Federated learning is a distributed training technique that enables the development of AI models by exchanging and aggregating model parameters (such as weights and biases), rather than transferring sensitive raw data to a central server [24]. This approach allows AI models to leverage large-scale and diverse datasets to improve accuracy and generalizability, while simultaneously ensuring data privacy, security, and regulatory compliance [24]. Jia et al. [13] developed a machine learning model using federated learning networks to analyze electronic health record data collected from across the United States [6]. Utilizing data from over five million patients, the researchers developed and validated two predictive models. Among these, the PRISM (pancreatic cancer risk prediction model) neural network identified approximately 35% of pancreatic cancer cases early using the same criteria, compared to only about 10% identified by the conventional clinical risk criteria (standardised incidence ratio-based criteria)–demonstrating more than a threefold improvement in early detection of high-risk patients [6,13]. Wang et al. [25] evaluated the effectiveness of a federated learning-based AI model for pancreas segmentation using abdominal CT images collected from two different hospitals. One institution provided 420 portal venous phase abdominal CT scans acquired for preoperative gastric surgery planning, while the other contributed 486 contrast-enhanced abdominal CT scans. Without sharing any raw data externally, the federated learning approach enabled model training across both institutions, resulting in superior pancreatic tumor prediction compared to models trained on single-institution data alone. Furthermore, the study demonstrated that applying additional server-side model optimization techniques could further enhance the performance of federated learning models [25].

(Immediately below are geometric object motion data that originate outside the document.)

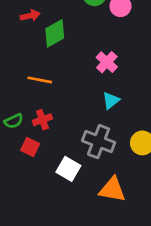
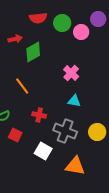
orange line: (40, 80) -> (22, 86), turned 42
cyan triangle: (111, 101) -> (74, 101), turned 48
red cross: (42, 120) -> (39, 115), moved, turned 32

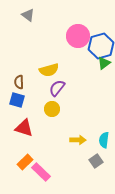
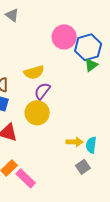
yellow circle: (52, 109) -> (37, 113), size x1.5
yellow arrow: (78, 140) -> (75, 142), moved

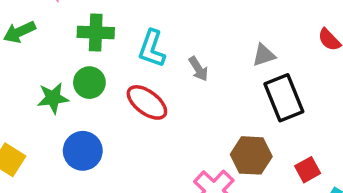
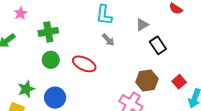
cyan L-shape: (152, 49) -> (104, 15), moved
green star: (53, 98) -> (26, 89), moved
black rectangle: (284, 98) -> (158, 45), size x0.7

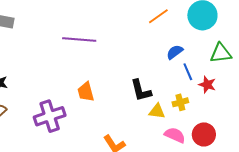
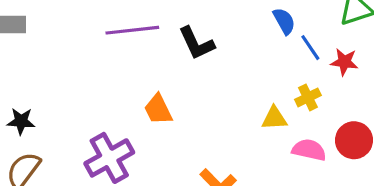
blue semicircle: (175, 52) -> (284, 21), turned 108
black L-shape: (141, 90) -> (196, 43), moved

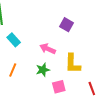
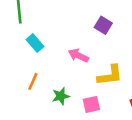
yellow L-shape: (73, 64) -> (110, 75), turned -100
green star: (43, 70) -> (61, 96), moved

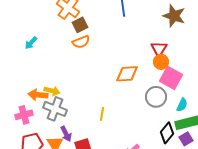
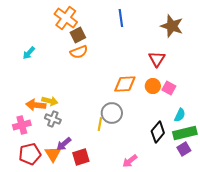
orange circle: (161, 62) -> (153, 86), moved
pink square: (171, 78) -> (169, 88), size x0.6
gray circle: (156, 97) -> (112, 113), moved
gray cross: (55, 109) -> (53, 119), size x0.7
black diamond: (167, 133) -> (158, 132), moved
purple arrow: (66, 134) -> (64, 144), turned 77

Patel et al. [24] conducted a multi-institutional collaborative study utilizing federated learning. This research aims to develop an AI model for the diagnosis of PDAC using multimodal data, including CT scans and laboratory test results [24]. The core privacy-preserving mechanism of federated learning is that sensitive patient data never leave the local servers of participating medical institutions, thereby enabling inter-institutional collaboration without compromising data privacy [26]. The AI model is trained locally at each institution, and only the model parameters (such as weights) are transmitted to a central server for aggregation, while the raw patient data remain securely stored on local servers. Through this approach, major medical institutions across the United States can participate in the development of large-scale, multi-institutional AI models while fully preserving patient privacy.

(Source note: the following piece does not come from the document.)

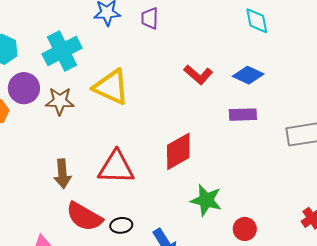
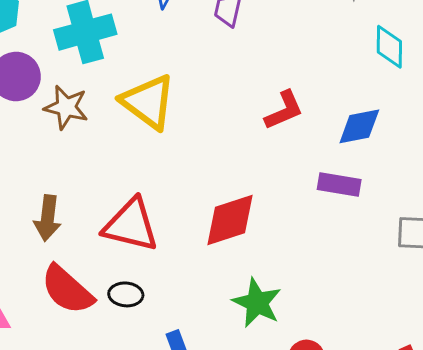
red L-shape: (198, 75) -> (284, 110), turned -76
blue diamond: (248, 75) -> (359, 126), turned -48
black ellipse: (121, 225) -> (126, 294), moved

The performance of AI models for the early detection of pancreatic cancer is highly dependent on the quality and diversity of training data. However, the lack of standardization in medical records, limited availability of curated datasets, and stringent legal and ethical requirements for patient privacy protection continue to pose major barriers [26]. Another major challenge is generalizability; AI models developed at a single institution often exhibit variable performance when applied to other institutions or diverse populations, due to factors such as ethnicity, geographic location, and differences in imaging equipment [27]. Therefore, multi-institutional validation studies with large cohorts are essential to ensure robust and generalizable performance [9]. In addition, the establishment of clear regulatory frameworks for Food and Drug Administration approval and clinical implementation of AI-based medical devices is crucial. For example, the European Union AI Act classifies medical AI systems as high-risk and imposes strict requirements throughout their entire lifecycle, necessitating compliance from providers of medical AI.